Game protection against cracks and piracy
#1
Posted 04 July 2006 - 12:23 PM
No solution ? Well there is
It is time to turn to time tested, EXECryptor protection product. EXECryptor is a powerful software tool that provide developers with software protection from reverse engineering, analysis and modifications. Its main difference from other protection tools is its brand new metamorphing code transformation technology.
With EXECryptor the protected code block is not just packed or obfuscated like many other packers, but also disassembled into nondeterminate transformations, effectively scrambling the visible logical code structure and making it hard to reverse. After the code transformation, it remains executable and working as it is supposed to but it cannot be analysed, modified, or circumvented.
It is not just a question about code encryption but also code transformation. You can optionally wrap additional parts of your code, at a source code level, in special flags which then transform into virtually impossible code to trace, crack, or bypass. Protected code blocks are never decrypted during execution they remain in their transformed code state. Code restoration becomes an NP-hard problem.
EXECryptor has the innovative very powerful antidebug, antitrace and import protection features to stop the latest cracking software.
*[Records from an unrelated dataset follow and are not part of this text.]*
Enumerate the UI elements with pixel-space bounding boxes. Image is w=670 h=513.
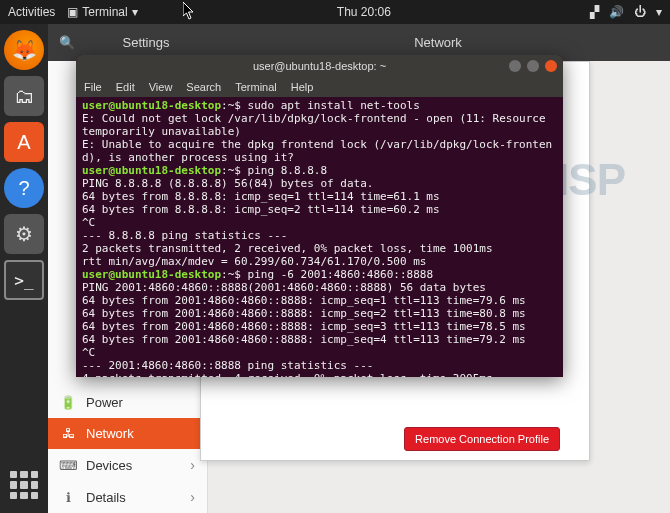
settings-title: Settings (86, 35, 206, 50)
terminal-menubar: File Edit View Search Terminal Help (76, 77, 563, 97)
prompt-path: :~$ (221, 164, 241, 177)
term-line: E: Unable to acquire the dpkg frontend l… (82, 138, 552, 164)
terminal-title: user@ubuntu18-desktop: ~ (76, 60, 563, 72)
term-line: 64 bytes from 8.8.8.8: icmp_seq=1 ttl=11… (82, 190, 440, 203)
activities-button[interactable]: Activities (8, 5, 55, 19)
term-line: PING 2001:4860:4860::8888(2001:4860:4860… (82, 281, 486, 294)
term-line: PING 8.8.8.8 (8.8.8.8) 56(84) bytes of d… (82, 177, 373, 190)
term-line: 4 packets transmitted, 4 received, 0% pa… (82, 372, 493, 377)
terminal-titlebar[interactable]: user@ubuntu18-desktop: ~ (76, 55, 563, 77)
term-line: ping 8.8.8.8 (241, 164, 327, 177)
sidebar-item-label: Devices (86, 458, 132, 473)
term-line: rtt min/avg/max/mdev = 60.299/60.734/61.… (82, 255, 426, 268)
sidebar-item-label: Details (86, 490, 126, 505)
dock-software[interactable]: A (4, 122, 44, 162)
topbar-clock[interactable]: Thu 20:06 (337, 5, 391, 19)
dock-settings[interactable]: ⚙ (4, 214, 44, 254)
chevron-right-icon: › (190, 457, 195, 473)
sidebar-item-power[interactable]: 🔋 Power (48, 387, 207, 418)
menu-terminal[interactable]: Terminal (235, 81, 277, 93)
term-line: 64 bytes from 2001:4860:4860::8888: icmp… (82, 307, 526, 320)
volume-icon[interactable]: 🔊 (609, 5, 624, 19)
devices-icon: ⌨ (60, 458, 76, 473)
gnome-topbar: Activities ▣ Terminal ▾ Thu 20:06 ▞ 🔊 ⏻ … (0, 0, 670, 24)
dock: 🦊 🗂 A ? ⚙ >_ (0, 24, 48, 513)
terminal-body[interactable]: user@ubuntu18-desktop:~$ sudo apt instal… (76, 97, 563, 377)
term-line: 2 packets transmitted, 2 received, 0% pa… (82, 242, 493, 255)
dock-help[interactable]: ? (4, 168, 44, 208)
term-line: 64 bytes from 2001:4860:4860::8888: icmp… (82, 320, 526, 333)
topbar-app-label: Terminal (82, 5, 127, 19)
term-line: ^C (82, 216, 95, 229)
menu-help[interactable]: Help (291, 81, 314, 93)
menu-view[interactable]: View (149, 81, 173, 93)
chevron-right-icon: › (190, 489, 195, 505)
details-icon: ℹ (60, 490, 76, 505)
menu-file[interactable]: File (84, 81, 102, 93)
prompt: user@ubuntu18-desktop (82, 268, 221, 281)
term-line: 64 bytes from 8.8.8.8: icmp_seq=2 ttl=11… (82, 203, 440, 216)
prompt: user@ubuntu18-desktop (82, 99, 221, 112)
network-status-icon[interactable]: ▞ (590, 5, 599, 19)
term-line: sudo apt install net-tools (241, 99, 420, 112)
sidebar-item-details[interactable]: ℹDetails › (48, 481, 207, 513)
sidebar-item-label: Power (86, 395, 123, 410)
settings-page-title: Network (206, 35, 670, 50)
network-icon: 🖧 (60, 426, 76, 441)
terminal-icon: ▣ (67, 5, 78, 19)
term-line: ^C (82, 346, 95, 359)
dock-firefox[interactable]: 🦊 (4, 30, 44, 70)
chevron-down-icon: ▾ (132, 5, 138, 19)
prompt-path: :~$ (221, 99, 241, 112)
menu-search[interactable]: Search (186, 81, 221, 93)
dock-show-apps[interactable] (6, 467, 42, 503)
terminal-window[interactable]: user@ubuntu18-desktop: ~ File Edit View … (76, 55, 563, 377)
term-line: E: Could not get lock /var/lib/dpkg/lock… (82, 112, 552, 138)
search-icon: 🔍 (59, 35, 75, 50)
term-line: --- 8.8.8.8 ping statistics --- (82, 229, 287, 242)
topbar-app-menu[interactable]: ▣ Terminal ▾ (67, 5, 137, 19)
term-line: --- 2001:4860:4860::8888 ping statistics… (82, 359, 373, 372)
sidebar-item-label: Network (86, 426, 134, 441)
menu-edit[interactable]: Edit (116, 81, 135, 93)
chevron-down-icon[interactable]: ▾ (656, 5, 662, 19)
term-line: 64 bytes from 2001:4860:4860::8888: icmp… (82, 294, 526, 307)
dock-terminal[interactable]: >_ (4, 260, 44, 300)
sidebar-item-devices[interactable]: ⌨Devices › (48, 449, 207, 481)
remove-connection-button[interactable]: Remove Connection Profile (404, 427, 560, 451)
prompt-path: :~$ (221, 268, 241, 281)
power-icon: 🔋 (60, 395, 76, 410)
power-icon[interactable]: ⏻ (634, 5, 646, 19)
term-line: ping -6 2001:4860:4860::8888 (241, 268, 433, 281)
prompt: user@ubuntu18-desktop (82, 164, 221, 177)
dock-files[interactable]: 🗂 (4, 76, 44, 116)
window-maximize-button[interactable] (527, 60, 539, 72)
sidebar-item-network[interactable]: 🖧 Network (48, 418, 207, 449)
window-close-button[interactable] (545, 60, 557, 72)
search-button[interactable]: 🔍 (48, 35, 86, 50)
window-minimize-button[interactable] (509, 60, 521, 72)
term-line: 64 bytes from 2001:4860:4860::8888: icmp… (82, 333, 526, 346)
EXECryptor allows to use short registration keys of 12/16 characters long, based on a new generation of our HardKey algorithm, cryptographically strong ultrashort digital signature.
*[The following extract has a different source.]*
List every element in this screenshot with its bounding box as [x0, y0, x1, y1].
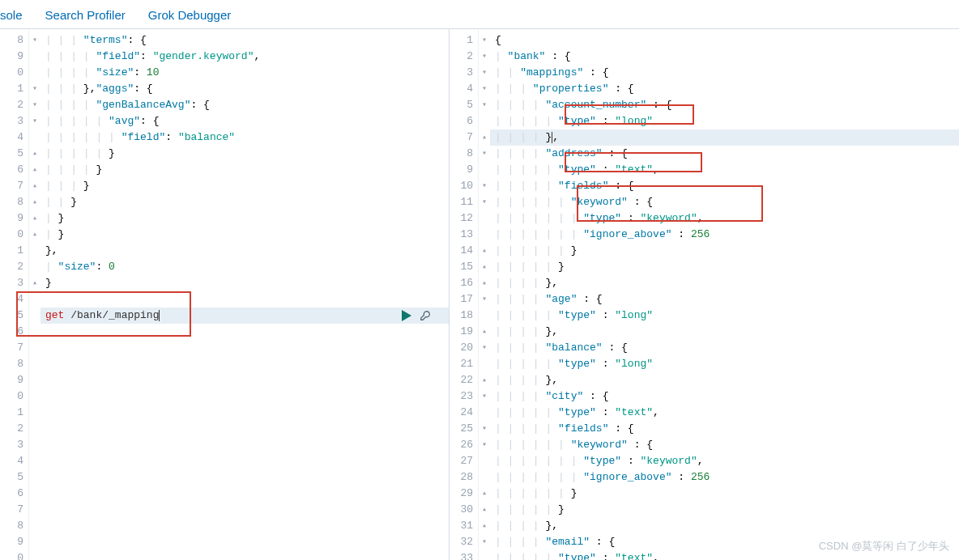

The power of software protection with EXECryptor is proved out in practice: despite numberous cracking attempts and challenges, the EXECryptor's 2.x series has not been cracked since its inception in July of 2004.
In addition to its advanced protection features, EXECryptor allows you to compress the code and resources of your application.
EXECryptor is able to protect any 32bit PE executable file (exe, dll, bpl, vxd, wdm). It has been tested with W95/98/ME/2000/NT/XP/2003. SDKs are available for Delphi, C++Builder, Microsoft Visual C++, LCC, PellesC, Visual Basic, PowerBASIC and PureBasic.
EXECryptor is distributed electronically over the Internet; free trial version is available at http://www.strongbit.com for evaluation.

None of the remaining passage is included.